**Recorded data**:
◇ ◇ ◇

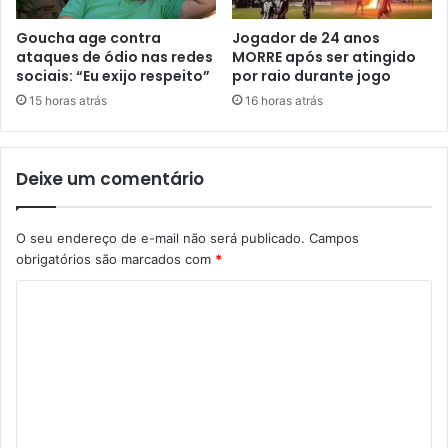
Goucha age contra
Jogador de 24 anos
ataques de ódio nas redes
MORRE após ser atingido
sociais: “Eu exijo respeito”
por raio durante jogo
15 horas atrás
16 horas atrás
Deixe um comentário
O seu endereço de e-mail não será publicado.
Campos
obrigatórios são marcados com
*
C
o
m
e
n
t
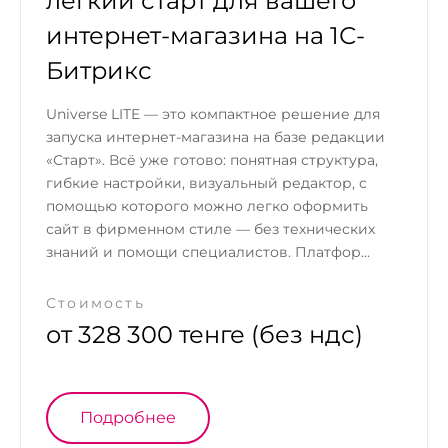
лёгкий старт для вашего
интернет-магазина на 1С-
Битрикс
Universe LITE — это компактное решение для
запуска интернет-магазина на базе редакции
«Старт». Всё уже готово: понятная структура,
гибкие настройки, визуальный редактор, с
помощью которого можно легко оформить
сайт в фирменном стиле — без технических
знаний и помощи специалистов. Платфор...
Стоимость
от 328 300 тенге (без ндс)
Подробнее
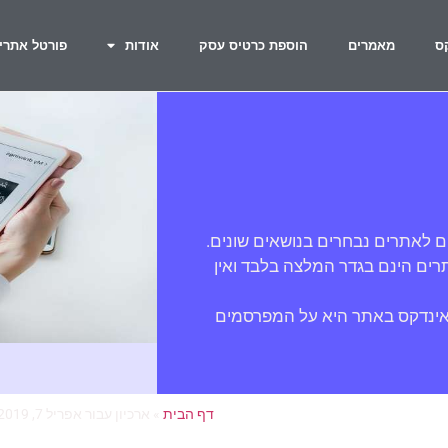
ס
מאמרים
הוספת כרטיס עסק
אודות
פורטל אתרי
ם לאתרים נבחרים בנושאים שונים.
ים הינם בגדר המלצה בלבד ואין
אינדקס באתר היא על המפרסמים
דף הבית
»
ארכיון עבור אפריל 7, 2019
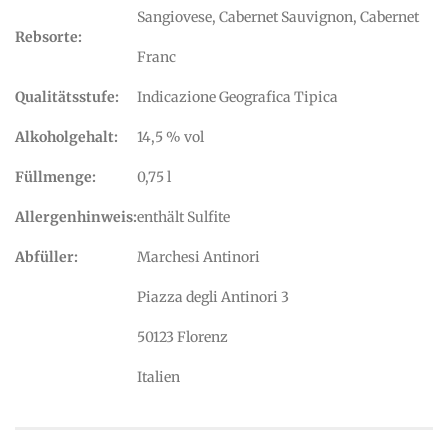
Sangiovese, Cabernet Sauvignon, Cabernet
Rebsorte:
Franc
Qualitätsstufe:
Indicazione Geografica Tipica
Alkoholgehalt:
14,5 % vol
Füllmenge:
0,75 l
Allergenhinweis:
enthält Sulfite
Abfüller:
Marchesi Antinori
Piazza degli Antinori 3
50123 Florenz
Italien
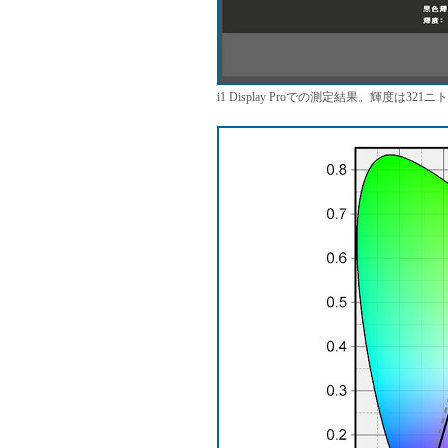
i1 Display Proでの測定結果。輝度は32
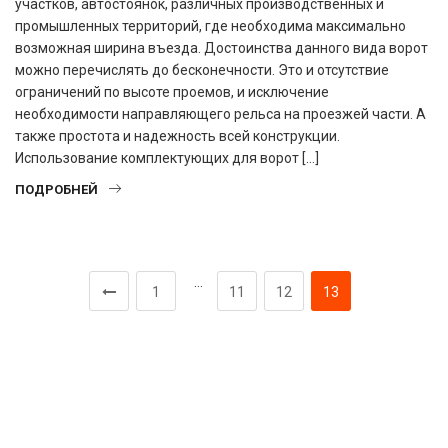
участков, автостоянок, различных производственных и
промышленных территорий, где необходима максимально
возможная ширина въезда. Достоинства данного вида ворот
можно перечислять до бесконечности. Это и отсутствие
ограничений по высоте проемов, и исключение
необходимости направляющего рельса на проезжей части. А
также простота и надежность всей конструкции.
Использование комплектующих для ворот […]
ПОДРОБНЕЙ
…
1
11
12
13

◇ ◇ ◇

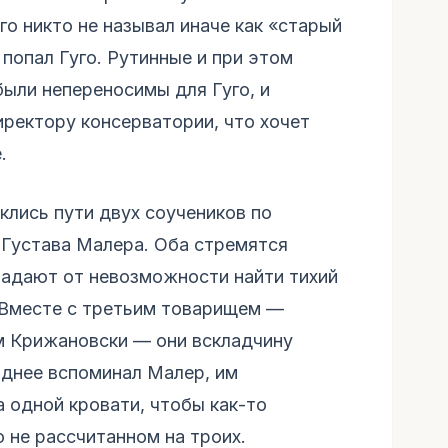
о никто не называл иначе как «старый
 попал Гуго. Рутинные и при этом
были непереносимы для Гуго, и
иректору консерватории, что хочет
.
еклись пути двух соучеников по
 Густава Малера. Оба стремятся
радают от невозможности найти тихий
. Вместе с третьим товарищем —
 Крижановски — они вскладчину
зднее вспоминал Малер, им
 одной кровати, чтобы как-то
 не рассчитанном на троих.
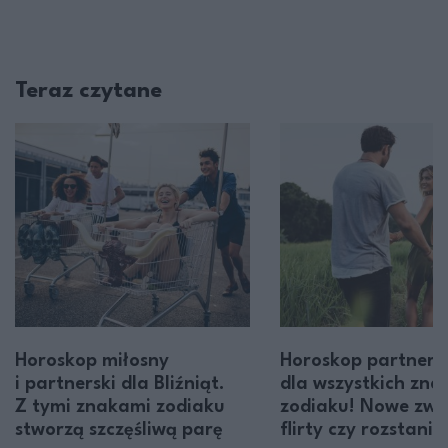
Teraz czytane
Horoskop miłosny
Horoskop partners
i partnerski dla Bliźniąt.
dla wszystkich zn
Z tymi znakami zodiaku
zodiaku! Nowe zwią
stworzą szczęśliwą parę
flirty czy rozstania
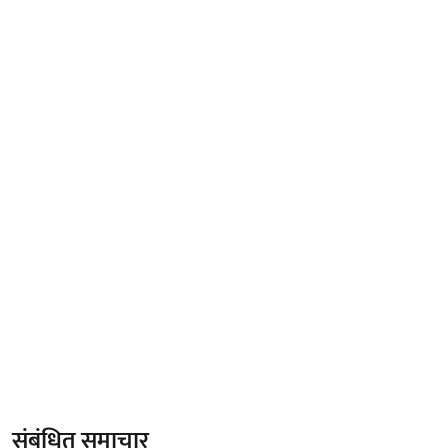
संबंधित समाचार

◇ ◇ ◇

**What the task asks**: Look over the records above and filter for each line with the word "ворот".

**Answer section**:
возможная ширина въезда. Достоинства данного вида ворот
Использование комплектующих для ворот […]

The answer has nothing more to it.